By Robert Bordo — August 22, 2017

A Journey Towards a Custom Data Warehouse Solution
Part 2: We Need Storage

6 minutes read

In the beginning we created a cluster. And the cluster was without form, and void; and nulls were upon the face of the storage.

As we learned in part 1 of our series, a data warehouse consists of several components. The key component is the storage. All the others group around it. But how can one draw a decision on which storage solution to adopt? What is out there anyway?

Preface

In a perfect world there would be only one kind of storage that fits all the needs of current DWH development and analysis. But since we are not living in that kind of place, we have several options. And the number of options increase the deeper one dives into the topic. There seem to be solutions for every use case you can think of.

That might be a good starting point. What is our most common use case? What are we going to store? And how would we like to access our data in the end?

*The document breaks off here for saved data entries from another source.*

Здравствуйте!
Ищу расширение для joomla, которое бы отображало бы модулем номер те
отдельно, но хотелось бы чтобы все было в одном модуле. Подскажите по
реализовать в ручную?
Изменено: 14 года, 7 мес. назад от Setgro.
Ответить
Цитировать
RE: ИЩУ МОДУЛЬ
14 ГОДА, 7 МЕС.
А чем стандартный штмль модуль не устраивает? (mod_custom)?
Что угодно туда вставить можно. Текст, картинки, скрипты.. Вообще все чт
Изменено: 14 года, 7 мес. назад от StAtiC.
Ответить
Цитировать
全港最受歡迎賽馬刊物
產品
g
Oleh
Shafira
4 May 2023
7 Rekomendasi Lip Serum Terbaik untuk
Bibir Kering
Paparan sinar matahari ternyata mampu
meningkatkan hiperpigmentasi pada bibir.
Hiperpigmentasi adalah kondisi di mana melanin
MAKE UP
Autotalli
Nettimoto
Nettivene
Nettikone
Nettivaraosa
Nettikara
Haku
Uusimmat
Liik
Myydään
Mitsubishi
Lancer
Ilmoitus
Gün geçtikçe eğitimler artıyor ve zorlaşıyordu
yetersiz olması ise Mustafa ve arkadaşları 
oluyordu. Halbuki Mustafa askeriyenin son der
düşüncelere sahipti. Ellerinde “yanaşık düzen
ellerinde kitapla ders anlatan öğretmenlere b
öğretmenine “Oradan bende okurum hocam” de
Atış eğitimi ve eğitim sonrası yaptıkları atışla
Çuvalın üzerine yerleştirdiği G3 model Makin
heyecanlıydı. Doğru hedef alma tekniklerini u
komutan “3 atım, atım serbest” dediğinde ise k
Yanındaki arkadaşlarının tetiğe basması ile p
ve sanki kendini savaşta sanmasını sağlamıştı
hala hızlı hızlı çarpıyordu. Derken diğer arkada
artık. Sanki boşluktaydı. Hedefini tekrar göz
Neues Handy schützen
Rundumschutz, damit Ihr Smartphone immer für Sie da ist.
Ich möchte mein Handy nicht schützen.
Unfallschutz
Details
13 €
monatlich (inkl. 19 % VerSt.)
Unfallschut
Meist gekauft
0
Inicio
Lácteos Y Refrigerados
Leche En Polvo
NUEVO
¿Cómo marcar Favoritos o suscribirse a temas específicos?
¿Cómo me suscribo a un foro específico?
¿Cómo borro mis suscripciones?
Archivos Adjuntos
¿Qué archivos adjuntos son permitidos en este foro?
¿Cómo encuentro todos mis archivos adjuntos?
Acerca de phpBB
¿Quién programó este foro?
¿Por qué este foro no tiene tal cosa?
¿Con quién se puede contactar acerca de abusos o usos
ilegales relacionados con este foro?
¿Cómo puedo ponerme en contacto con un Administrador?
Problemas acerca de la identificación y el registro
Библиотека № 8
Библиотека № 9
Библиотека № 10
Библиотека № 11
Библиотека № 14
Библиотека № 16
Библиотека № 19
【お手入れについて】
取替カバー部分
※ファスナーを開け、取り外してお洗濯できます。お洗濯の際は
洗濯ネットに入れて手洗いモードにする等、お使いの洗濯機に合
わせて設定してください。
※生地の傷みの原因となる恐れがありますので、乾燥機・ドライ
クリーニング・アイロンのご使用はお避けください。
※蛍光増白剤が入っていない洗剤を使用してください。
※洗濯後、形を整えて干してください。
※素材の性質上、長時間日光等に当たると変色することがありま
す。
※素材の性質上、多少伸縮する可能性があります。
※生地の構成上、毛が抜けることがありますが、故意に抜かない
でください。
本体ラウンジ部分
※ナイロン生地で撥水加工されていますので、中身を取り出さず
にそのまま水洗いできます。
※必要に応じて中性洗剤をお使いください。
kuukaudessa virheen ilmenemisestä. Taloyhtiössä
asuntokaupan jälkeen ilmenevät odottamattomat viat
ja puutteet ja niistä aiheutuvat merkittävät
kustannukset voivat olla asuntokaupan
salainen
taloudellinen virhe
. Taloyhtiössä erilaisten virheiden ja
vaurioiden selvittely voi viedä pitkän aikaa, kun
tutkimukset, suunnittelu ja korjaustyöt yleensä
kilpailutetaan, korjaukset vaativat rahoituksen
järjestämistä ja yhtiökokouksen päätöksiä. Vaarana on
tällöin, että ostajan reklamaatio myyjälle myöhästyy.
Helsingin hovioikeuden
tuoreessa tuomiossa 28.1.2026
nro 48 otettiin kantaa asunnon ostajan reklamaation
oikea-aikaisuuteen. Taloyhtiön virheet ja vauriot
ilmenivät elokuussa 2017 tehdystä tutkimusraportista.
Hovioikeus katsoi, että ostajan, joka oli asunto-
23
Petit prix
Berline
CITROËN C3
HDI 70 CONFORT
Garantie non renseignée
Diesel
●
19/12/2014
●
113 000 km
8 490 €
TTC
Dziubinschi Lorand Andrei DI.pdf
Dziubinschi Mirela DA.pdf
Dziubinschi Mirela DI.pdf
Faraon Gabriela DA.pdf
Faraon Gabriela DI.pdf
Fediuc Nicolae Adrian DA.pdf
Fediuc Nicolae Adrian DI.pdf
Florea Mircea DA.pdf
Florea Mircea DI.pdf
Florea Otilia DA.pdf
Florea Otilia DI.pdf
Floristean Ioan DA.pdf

Our major source is a massive amount of log data coming from our app. Everything the user does (e.g swiping through articles, selecting categories, leaving the app) is tracked, enriched with metadata (e.g. the user’s location, app version, article identifier) and stored by a third-party service in big, semi-structured log files. Having only this source, a time series database like Graphite or InfluxDB could do the job. But also having slow changing master data, like user profiles, article metadata and maybe even to keep a history of data, this solution would not satisfy our current and future needs.

Another thing that comes to my mind is how the data will be accessed by our final consumer (namely: Business Intelligence). Usually they use tools like Jasper Reports or Tableau for generating reports. For analyses we have to pre-aggregate the data to make queries more performant and translate raw information into a digestible format.

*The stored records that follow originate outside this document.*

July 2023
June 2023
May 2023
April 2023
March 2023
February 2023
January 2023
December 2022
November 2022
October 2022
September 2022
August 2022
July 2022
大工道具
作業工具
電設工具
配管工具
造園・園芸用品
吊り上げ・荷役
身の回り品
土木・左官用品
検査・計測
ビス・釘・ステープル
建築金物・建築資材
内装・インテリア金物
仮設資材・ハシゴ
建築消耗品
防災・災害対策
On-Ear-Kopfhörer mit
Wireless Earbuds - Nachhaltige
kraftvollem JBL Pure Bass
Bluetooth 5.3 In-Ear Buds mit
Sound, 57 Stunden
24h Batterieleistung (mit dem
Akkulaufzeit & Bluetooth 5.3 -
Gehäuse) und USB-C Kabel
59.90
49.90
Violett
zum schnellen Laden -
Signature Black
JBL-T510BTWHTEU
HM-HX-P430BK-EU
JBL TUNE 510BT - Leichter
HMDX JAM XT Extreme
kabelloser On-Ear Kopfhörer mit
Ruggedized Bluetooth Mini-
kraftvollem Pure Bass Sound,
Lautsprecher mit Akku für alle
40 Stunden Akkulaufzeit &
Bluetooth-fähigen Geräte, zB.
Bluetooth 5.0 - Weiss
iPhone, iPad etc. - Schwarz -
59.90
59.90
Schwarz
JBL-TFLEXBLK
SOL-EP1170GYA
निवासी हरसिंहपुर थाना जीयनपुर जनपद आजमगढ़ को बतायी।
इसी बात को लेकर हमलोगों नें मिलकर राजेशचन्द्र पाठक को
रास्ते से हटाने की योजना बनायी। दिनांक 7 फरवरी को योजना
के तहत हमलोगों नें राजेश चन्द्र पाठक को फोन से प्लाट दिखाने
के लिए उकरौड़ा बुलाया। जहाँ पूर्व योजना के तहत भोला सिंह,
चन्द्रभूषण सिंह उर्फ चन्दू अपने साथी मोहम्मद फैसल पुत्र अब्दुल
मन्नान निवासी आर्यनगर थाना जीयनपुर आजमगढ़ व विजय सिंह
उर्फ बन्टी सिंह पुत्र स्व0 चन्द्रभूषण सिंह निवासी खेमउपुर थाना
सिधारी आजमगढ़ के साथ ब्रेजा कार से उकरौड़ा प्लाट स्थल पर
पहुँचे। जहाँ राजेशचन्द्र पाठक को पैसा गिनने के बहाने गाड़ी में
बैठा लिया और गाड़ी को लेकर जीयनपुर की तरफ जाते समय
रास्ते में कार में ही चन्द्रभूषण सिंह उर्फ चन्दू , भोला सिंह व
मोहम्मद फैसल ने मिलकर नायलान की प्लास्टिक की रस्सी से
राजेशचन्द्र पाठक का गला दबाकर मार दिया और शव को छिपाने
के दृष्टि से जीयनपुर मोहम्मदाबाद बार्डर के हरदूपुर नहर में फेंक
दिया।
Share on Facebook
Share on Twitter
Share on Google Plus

What else is on the market?

Storage	good at	bad at	Example
S3/Flat Files	scalability, easy to use, data lake	querying	S3
Time Series DB	handling time series data	non time series data	Graphite
Relational DB	referential integrity, transactions	semi-structured data	Postgres
Key Value Store	semi-structured data, speed	complex queries	DynamoDB
Document Store	schema free	aggregating	Elasticsearch
Wide Column Store	storing large number of dynamic columns		Hadoop
Graph Database	processing of graph structures	indexing	Neo4J
Object Database	storing objects	speed	Versant

And there are even more. An extensive list can be found here.

The Given One - S3

Something I forgot to mention is, we store all (semi-structured) data we receive from different sources to S3 first. S3 serves as our Data Lake. This enables us to only load relevant data selectively to our main storage without losing information, because we could re-load afterwards. This reduces costs (S3 is cheap, our main storage is not) and Amazon Athena even enables us to query data in S3 directly.

The Candidate - AWS Redshift

Most of our infrastructure is hosted on Amazon Web Services (AWS). It would be handy to stay on this well known ground. There must be something out there. And it is indeed. Redshift is Amazon’s “data warehouse as a service” solution.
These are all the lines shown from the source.